*Problem details*.
Give back every record exactly, images excluded.

[Page images and extracted text]
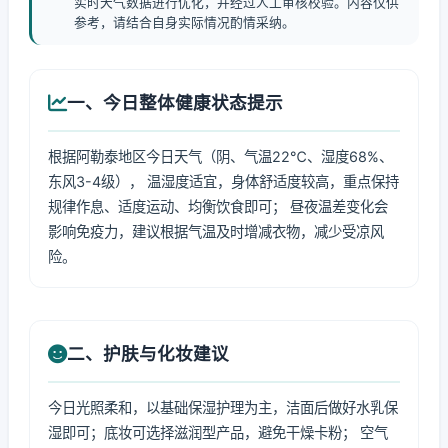
实时天气数据进行优化，并经过人工审核校验。内容仅供
参考，请结合自身实际情况酌情采纳。
一、今日整体健康状态提示
根据阿勒泰地区今日天气（阴、气温22℃、湿度68%、
东风3-4级）， 温湿度适宜，身体舒适度较高，重点保持
规律作息、适度运动、均衡饮食即可； 昼夜温差变化会
影响免疫力，建议根据气温及时增减衣物，减少受凉风
险。
二、护肤与化妆建议
今日光照柔和，以基础保湿护理为主，洁面后做好水乳保
湿即可；底妆可选择滋润型产品，避免干燥卡粉； 空气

*The answer*.
实时天气数据进行优化，并经过人工审核校验。内容仅供
参考，请结合自身实际情况酌情采纳。
一、今日整体健康状态提示
根据阿勒泰地区今日天气（阴、气温22℃、湿度68%、
东风3-4级）， 温湿度适宜，身体舒适度较高，重点保持
规律作息、适度运动、均衡饮食即可； 昼夜温差变化会
影响免疫力，建议根据气温及时增减衣物，减少受凉风
险。
二、护肤与化妆建议
今日光照柔和，以基础保湿护理为主，洁面后做好水乳保
湿即可；底妆可选择滋润型产品，避免干燥卡粉； 空气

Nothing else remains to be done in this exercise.